Ketika seorang wanita penjual ikan duduk di kursi, di Pelabuhan perikanan Tegalsari, Tegal, Jawa Tengah yang begitu riuh dan ramai, baskom besar di antara kaki mereka dan sorban diikat elegan di kepala mereka, beberapa menatap ke kejauhan, ke arah cakrawala yang pernah diisi berbagai macam kapal penangkap ikan yang tentunya lebih banyak dari pada saat ini ketika mereka menunggu kapal untuk membeli ikan.

Dari waktu ke waktu seorang penjual ikan membenturkan baja mereka dengan keras, tidak sabar menunggu tangkapan kapal ikan diturunkan dari sampan kayu.

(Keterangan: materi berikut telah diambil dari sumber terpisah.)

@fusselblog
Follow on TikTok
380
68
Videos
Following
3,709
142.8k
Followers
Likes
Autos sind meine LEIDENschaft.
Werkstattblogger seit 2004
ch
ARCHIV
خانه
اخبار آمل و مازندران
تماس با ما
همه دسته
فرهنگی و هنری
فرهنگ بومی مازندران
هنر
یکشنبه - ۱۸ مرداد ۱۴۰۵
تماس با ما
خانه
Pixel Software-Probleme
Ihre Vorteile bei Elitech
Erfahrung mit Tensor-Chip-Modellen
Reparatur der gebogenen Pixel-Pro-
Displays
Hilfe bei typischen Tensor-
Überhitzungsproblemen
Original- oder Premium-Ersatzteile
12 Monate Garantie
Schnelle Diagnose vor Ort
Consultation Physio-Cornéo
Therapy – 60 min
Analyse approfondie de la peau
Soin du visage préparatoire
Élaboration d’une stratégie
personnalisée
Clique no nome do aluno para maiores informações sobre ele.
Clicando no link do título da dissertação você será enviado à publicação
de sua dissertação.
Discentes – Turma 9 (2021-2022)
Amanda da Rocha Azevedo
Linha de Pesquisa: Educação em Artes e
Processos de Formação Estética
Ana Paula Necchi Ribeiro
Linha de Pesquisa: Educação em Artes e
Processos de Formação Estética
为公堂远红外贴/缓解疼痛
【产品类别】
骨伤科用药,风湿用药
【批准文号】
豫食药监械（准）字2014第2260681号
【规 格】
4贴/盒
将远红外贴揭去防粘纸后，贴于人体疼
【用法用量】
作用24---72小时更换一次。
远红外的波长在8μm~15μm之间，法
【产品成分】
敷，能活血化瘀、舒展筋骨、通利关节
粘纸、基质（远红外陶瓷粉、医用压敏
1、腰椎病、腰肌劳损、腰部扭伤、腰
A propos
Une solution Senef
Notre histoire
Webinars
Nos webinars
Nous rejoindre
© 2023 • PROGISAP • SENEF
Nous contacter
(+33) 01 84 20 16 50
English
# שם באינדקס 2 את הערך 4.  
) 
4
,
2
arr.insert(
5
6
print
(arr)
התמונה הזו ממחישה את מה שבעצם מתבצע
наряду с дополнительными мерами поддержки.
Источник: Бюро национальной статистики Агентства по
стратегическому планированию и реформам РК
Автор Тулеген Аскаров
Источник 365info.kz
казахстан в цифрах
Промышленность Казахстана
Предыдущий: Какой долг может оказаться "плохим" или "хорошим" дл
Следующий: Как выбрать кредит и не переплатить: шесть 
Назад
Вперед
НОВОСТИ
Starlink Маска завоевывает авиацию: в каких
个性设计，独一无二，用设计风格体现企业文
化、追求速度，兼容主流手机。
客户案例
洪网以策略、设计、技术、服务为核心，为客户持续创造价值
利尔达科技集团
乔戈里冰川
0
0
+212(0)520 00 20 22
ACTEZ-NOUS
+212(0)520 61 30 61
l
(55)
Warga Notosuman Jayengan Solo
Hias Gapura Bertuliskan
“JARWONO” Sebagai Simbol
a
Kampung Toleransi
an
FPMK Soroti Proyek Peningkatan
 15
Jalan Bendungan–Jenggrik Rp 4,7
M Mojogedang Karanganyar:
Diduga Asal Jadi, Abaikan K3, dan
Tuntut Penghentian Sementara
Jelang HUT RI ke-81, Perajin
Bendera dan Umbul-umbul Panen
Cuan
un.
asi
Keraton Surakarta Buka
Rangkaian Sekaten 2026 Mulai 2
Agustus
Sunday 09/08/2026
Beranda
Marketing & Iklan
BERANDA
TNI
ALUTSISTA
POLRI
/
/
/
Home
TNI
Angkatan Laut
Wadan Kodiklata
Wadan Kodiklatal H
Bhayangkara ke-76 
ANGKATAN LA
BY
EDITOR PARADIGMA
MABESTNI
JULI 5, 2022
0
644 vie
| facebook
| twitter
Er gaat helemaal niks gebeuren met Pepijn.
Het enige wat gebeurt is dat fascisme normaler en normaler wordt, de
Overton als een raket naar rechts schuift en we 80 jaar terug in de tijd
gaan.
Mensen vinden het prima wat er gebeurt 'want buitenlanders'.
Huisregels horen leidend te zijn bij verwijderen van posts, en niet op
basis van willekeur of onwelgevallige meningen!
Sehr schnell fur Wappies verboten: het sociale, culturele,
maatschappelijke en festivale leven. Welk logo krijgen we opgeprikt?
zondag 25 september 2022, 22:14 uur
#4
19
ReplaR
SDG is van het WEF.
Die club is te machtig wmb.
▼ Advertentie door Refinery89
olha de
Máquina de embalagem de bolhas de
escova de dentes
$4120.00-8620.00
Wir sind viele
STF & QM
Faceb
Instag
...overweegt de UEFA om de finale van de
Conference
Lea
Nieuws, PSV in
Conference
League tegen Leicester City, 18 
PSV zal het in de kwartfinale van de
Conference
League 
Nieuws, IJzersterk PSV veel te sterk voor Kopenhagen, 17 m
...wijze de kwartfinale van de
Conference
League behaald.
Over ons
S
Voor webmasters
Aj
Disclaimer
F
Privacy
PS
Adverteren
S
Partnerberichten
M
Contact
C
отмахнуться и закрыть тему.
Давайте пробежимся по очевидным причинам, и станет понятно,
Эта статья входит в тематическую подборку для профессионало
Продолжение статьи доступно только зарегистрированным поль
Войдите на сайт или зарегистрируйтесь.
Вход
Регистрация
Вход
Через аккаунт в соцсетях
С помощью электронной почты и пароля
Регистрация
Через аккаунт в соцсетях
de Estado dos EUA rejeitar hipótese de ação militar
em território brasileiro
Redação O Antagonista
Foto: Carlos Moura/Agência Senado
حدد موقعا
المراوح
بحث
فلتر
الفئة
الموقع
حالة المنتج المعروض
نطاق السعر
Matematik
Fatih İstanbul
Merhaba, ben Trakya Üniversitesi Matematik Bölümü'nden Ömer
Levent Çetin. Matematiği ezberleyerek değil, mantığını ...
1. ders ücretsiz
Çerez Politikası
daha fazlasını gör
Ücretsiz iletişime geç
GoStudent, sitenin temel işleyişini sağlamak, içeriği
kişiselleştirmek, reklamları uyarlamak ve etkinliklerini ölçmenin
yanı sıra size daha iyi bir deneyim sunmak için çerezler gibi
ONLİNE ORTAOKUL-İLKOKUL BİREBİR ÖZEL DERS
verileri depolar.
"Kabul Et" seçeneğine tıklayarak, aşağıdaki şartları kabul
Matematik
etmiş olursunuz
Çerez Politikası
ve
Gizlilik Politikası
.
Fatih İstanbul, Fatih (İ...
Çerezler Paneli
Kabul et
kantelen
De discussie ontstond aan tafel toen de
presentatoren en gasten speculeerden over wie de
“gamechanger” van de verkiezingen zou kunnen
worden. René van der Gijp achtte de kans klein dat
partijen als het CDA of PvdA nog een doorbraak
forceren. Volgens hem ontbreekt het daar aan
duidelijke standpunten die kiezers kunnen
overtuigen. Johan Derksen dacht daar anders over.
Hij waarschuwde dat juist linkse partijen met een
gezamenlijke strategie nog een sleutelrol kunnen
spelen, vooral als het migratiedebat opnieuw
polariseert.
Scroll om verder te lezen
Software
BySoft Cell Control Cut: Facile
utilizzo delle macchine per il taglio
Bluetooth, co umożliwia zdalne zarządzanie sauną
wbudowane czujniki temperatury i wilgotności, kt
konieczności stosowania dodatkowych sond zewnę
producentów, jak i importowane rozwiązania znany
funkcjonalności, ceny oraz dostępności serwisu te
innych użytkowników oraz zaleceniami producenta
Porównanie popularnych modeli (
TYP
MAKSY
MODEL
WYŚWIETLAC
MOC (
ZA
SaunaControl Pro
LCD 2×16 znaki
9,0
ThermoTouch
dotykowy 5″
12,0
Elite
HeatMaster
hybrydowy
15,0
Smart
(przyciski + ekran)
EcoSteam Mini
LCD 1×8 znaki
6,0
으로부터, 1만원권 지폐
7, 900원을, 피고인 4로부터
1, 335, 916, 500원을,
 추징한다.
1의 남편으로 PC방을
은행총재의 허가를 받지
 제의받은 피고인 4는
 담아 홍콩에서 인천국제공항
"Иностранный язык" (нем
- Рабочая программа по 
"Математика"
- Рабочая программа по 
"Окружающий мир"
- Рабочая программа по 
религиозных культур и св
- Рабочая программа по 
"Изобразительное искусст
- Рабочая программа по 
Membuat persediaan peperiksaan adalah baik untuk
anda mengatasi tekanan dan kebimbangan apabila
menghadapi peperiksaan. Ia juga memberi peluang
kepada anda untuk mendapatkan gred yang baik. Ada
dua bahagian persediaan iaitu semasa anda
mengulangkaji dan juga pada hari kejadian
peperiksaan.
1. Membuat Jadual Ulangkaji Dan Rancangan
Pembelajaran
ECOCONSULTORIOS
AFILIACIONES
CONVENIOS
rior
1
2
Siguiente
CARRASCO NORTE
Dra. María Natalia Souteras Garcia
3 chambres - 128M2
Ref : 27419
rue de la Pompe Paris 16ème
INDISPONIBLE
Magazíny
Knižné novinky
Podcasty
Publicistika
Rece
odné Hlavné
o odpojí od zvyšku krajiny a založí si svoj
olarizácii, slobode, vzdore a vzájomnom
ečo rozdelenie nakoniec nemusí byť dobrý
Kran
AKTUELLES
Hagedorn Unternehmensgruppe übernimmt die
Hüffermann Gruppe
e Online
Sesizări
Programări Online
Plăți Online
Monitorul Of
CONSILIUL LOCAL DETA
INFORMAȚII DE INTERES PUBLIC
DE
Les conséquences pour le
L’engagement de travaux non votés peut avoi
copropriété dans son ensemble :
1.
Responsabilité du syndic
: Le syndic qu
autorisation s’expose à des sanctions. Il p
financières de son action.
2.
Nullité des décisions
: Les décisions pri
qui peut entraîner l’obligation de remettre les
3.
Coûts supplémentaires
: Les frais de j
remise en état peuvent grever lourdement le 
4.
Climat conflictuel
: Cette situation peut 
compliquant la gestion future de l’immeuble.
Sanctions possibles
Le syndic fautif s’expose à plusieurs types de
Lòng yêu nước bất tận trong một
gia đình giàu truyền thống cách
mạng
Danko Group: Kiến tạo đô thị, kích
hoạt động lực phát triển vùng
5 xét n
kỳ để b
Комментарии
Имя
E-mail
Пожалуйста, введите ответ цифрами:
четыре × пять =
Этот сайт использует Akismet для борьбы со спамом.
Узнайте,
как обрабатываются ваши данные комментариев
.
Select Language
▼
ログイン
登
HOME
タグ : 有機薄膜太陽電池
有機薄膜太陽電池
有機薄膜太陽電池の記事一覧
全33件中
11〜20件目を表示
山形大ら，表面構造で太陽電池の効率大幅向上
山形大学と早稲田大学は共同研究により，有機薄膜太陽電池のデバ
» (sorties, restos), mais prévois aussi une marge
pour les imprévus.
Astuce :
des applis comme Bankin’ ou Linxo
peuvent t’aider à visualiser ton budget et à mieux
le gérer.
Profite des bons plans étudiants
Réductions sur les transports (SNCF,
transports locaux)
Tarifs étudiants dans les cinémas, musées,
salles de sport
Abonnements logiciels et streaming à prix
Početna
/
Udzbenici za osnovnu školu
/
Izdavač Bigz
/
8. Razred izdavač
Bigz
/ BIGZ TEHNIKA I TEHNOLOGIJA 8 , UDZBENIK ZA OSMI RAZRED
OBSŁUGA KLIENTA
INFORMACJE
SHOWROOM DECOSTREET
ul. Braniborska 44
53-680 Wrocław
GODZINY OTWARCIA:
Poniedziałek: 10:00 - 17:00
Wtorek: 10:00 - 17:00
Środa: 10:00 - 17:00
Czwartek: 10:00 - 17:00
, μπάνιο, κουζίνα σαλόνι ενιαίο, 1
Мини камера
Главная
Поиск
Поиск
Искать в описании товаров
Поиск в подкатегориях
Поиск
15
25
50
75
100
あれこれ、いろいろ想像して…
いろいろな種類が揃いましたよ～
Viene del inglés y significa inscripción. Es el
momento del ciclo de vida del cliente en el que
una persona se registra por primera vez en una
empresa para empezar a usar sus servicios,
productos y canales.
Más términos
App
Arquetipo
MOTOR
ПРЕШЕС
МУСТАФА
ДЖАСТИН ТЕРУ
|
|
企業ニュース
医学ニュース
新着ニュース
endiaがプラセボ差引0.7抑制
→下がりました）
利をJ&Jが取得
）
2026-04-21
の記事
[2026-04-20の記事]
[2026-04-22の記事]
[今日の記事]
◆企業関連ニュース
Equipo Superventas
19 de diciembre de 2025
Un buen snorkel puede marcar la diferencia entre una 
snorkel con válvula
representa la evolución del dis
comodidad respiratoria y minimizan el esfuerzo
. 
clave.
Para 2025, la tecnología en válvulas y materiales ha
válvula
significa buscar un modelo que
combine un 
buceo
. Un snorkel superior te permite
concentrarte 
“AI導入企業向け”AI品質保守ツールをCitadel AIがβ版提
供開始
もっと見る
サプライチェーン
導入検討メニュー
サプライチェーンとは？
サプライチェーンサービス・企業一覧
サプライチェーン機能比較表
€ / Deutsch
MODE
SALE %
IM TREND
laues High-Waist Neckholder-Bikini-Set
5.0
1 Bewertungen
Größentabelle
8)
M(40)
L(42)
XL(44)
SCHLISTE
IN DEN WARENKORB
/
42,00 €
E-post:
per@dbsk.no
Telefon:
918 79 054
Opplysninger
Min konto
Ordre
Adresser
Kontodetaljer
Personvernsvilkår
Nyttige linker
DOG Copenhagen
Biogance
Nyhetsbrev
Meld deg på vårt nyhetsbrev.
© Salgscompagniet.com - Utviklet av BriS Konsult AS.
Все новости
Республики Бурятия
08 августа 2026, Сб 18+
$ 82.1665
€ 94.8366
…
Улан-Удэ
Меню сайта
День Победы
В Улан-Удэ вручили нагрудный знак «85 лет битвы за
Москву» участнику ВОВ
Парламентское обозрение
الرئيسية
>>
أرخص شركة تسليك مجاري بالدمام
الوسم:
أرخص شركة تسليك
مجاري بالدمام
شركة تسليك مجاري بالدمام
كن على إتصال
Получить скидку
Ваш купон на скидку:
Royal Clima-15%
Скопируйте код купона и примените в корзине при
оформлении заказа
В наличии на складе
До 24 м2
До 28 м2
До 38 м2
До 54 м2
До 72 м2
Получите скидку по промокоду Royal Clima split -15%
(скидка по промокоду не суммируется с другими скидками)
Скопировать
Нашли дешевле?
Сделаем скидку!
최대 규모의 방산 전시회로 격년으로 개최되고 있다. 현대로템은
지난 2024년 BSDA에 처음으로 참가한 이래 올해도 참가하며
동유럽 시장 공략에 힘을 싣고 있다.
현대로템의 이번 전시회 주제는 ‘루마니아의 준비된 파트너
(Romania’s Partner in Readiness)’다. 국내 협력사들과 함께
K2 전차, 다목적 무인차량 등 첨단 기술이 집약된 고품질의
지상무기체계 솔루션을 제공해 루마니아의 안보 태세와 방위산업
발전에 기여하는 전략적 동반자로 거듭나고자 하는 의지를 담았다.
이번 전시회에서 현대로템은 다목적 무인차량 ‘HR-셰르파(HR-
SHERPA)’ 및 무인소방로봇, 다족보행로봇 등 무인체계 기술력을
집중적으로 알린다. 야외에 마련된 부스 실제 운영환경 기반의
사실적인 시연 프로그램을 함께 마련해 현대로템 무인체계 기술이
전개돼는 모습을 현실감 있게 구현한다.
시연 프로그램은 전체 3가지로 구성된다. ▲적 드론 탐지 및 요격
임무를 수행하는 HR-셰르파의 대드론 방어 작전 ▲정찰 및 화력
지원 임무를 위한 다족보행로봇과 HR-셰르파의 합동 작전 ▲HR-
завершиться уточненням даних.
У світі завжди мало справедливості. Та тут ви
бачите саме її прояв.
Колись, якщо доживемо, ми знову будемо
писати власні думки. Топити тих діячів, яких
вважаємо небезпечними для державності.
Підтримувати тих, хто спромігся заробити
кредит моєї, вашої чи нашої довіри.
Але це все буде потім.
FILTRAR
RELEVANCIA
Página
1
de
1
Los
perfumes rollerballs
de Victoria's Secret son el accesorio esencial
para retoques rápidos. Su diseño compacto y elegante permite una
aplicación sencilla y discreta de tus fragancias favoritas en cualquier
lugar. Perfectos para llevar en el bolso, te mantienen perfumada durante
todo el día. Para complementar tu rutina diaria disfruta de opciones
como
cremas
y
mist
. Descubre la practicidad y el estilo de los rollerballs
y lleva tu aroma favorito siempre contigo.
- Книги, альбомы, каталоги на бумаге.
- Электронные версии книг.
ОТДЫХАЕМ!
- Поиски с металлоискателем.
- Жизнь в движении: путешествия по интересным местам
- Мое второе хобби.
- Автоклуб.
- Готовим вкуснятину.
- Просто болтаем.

Di seberang lain riuh bergemuruh lebih banyak di isi dengan keluh mengeluh yaitu suara-suara yang terdengar dari para pekerja pengangkut ikan yang sudah dari dulu bekerja di pelabuhan ikan Tegalsari, sebuah paduan suara yang meratapi kekurangan ikan di laut, ikan yang sudah dari dulu mendukung kehidupan generasi nelayan tradisional berskala kecil yang tinggal tidak jauh dari pantai.

Jika dulu ada banyak ikan di sini, sekarang itu semua sudah hilang.

Laut Utara Pulau Jawa adalah salah satu perairan yang banyak dilakukan kegiatan penangkapan di Indonesia, bahkan tingkat penangkapan ikan secara ilegal dan tidak dilaporkan cukup lumayan inggi. Sudah lama para ilmuan memperingatkan akan segera terjadi kehancuran stok ikan di Laut Utara Jawa jika tidak diambil langkah-langkah strategis untuk membatasi penangkapan ikan yang berlebihan.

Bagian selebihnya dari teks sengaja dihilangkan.